Weyerhaeuser acknowledged Tuesday that the company was open to purchase discussions but, depending on the outcome of those discussions, had plans to begin harvesting the parcel sometime later this fall or early next year.

The Chelan-Douglas Land Trust and other regional and national conservation groups have joined with the Lake Wenatchee group in the effort to obtain and manage the land. If a purchase deal is struck, the Land Trust would likely assume ownership of the property, adding it to 95 acres the nonprofit owns along nearby Nason Creek.

“We’re actively engaged in support of efforts to buy the property,” said Curt Soper, the Land Trust’s executive director. “But we’re early in this process, and we’re figuring out our role and the next steps we need to take.”

Community members rallied, said Shurtleff, when the state Department of Natural Resources began taking public comment on Weyerhaeuser’s pair of Forest Practices Applications (FPA) for the Nason Ridge property in June and July. The FPAs reviewed Weyerhaeuser’s proposal for a clear-cut of 161 acres and selective cutting on an adjacent 45 acres.

In their petition, community members emphasized that they were not opposed to logging — just the clear-cut of timber from the visible and, they argued, “steep, unstable slopes directly above dozens of homes.”
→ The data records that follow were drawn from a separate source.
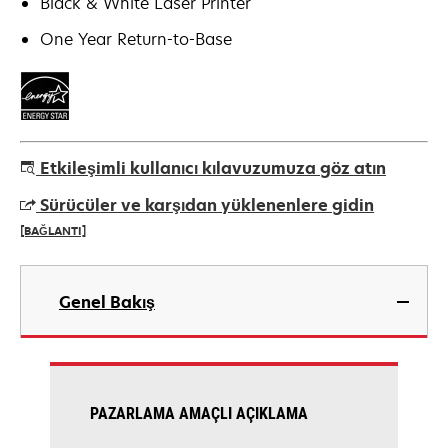
Black & White Laser Printer
One Year Return-to-Base
Etkileşimli kullanıcı kılavuzumuza göz atın
Sürücüler ve karşıdan yüklenenlere gidin
[BAĞLANTI]
opens
in
Genel Bakış
a
new
tab
PAZARLAMA AMAÇLI AÇIKLAMA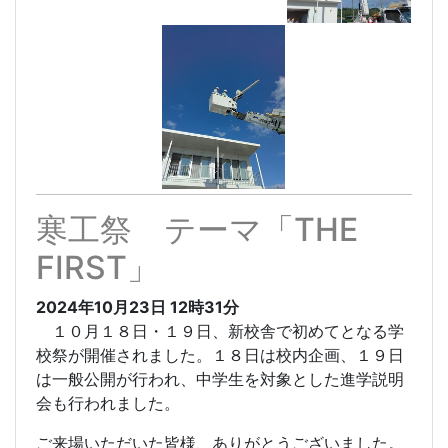
寒工祭 テーマ「THE
FIRST」
2024年10月23日
12時31分
１０月１８日・１９日、新校舎で初めてとなる学
校祭が開催されました。１８日は校内企画、１９日
は一般公開が行われ、中学生を対象とした進学説明
会も行われました。
ご来場いただいた皆様、ありがとうございました。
Community concerns over the clear-cut included a potential for avalanches and landslides, flooding from denuded slopes, worsening of water quality, increase of fuel loads for wildfires and the bare ridgetop seen by residents and the thousands of annual visitors to Lake Wenatchee State Park.

The group also expressed concern over logging along the Nason Ridge Trail, a scenic path used by hikers, motorcyclists, horseback riders, skiers and snowshoers.
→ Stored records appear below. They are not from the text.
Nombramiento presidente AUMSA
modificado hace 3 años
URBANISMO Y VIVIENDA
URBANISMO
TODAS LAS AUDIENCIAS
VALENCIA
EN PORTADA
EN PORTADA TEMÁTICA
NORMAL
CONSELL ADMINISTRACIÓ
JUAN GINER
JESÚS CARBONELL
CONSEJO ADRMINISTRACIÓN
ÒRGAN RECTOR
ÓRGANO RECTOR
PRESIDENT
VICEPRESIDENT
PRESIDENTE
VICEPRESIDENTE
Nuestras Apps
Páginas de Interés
On July 26, DNR approved the FPAs, stating that Weyerhaeuser met regulatory requirements for slope stability, stream protection, avalanche hazards, road construction, reforestation, fire hazards and wildlife and fish impacts. Under the FPAs, the company has three years to harvest the property. Aesthetics are not regulated under Forest Practice rules, the DNR said.

Approval of the Weyerhaeuser FPAs is followed by a 30-day appeal window.
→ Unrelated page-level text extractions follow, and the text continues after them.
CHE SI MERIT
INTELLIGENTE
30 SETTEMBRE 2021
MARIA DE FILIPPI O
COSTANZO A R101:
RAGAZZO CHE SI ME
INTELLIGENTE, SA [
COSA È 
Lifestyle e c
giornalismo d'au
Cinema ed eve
“Representatives from the DNR — including department geologists — local citizens, tribal representatives and our internal foresters examined the (Nason Ridge) site,” said Anthony Chavez, government relations manager for Weyerhaeuser. “After extensive review, the site has been deemed safe to harvest.”

On the possibility of selling the property, Chavez said, “I can tell you that we are always evaluating our land and timber for the best value outcome. We will review any proposal through the lens of that analysis.”

He added, “However, in the meantime, we have three years under the FPA to harvest the unit. Our plan would be to harvest the unit later this fall or early next year, followed by replanting.”